The Typed Racket Optimizer vs. Transient
What type-directed optimizations does Typed Racket perform and do any require full types?
This post is based on a short talk. Slides from the talk are here: http://ccs.neu.edu/home/types/resources/talks/prl-offsite-2019.pdf
Standard Typed Racket guarantees full type soundness and uses higher-order contracts to make sure that interactions between Typed Racket and untyped Racket obey the types. These contracts can be very expensive [JFP 2019]. And so, the standard types are very strong but (possibly) slow.
Lately, I’ve been working on a transient back-end for Typed Racket. Transient Typed Racket provides a weaker guarantee — only that typed code cannot get “stuck” — via simpler run-time checks. Early data shows that these simple checks are often faster than the standard boundary checks [ICFP 2018], hence we want both options for Typed Racket programmers: slow/correct and fast/wrong.
The implementation of Transient needs to re-use some parts of Standard Typed Racket and modify others. Typed Racket comes with three major components:
- a static type checker,
- a compiler from types to contracts, and
- a type-driven optimizer [PADL 2012, OOPSLA 2012].
Transient Typed Racket can re-use all of the type checker and parts of the type-to-contract compiler. The question for this post is: can Transient re-use the optimizer?

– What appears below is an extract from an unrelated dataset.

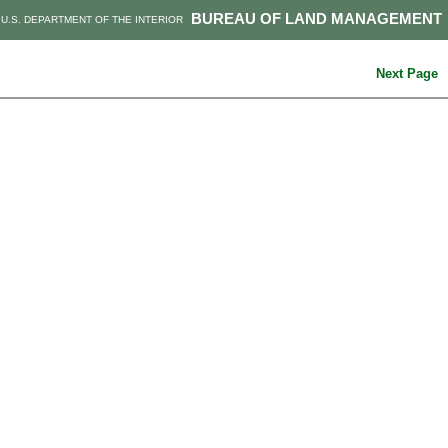
BUREAU OF LAND MANAGEMENT
U.S. DEPARTMENT OF THE INTERIOR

Q. Can Transient re-use the Typed Racket optimizer?
The answer requires some thought because Standard Typed Racket and Transient Typed Racket preserve different amounts of type information.
- In Standard Typed Racket, if an expression e has type T and reduces to a value v (for short, e : T —>* v), then the result v definitely matches the full type T.
- In Transient Typed Racket, if e : T —>* v then the result v matches the toplevel “shape” of T but (maybe) nothing more.
The idea of a “shape” is that it corresponds to the outermost constructor of a type. A shape check must be decidable, but otherwise finding the best shape for a type is an engineering challenge. On one hand, deeper checks give stronger guarantees. On the other hand, shallower checks are quicker to validate.
Here are a few shapes according to the current Transient prototype:
Shape(Natural) = Natural
Shape(Listof String) = Listof Any
Shape(Symbol -> Boolean) = Any -> Any
Shape(Vector Void Void) = Vector Any Any
Shape(U Void (Listof Symbol)) = U Void (Listof Any)
For the current shapes, can we re-use the Typed Racket optimizer?
Optimization Topics
Typed Racket implements 15 kinds of type-directed transformation. Below, each gets: a short description, an example, and a verdict of “safe” or “unsafe” for Transient.
To be clear: some optimization topics perform many kinds of transformations, but this post picks only one example transformation for each.
Topic 1: apply
apply.rkt “inlines” expressions of the form (apply f (map g xs))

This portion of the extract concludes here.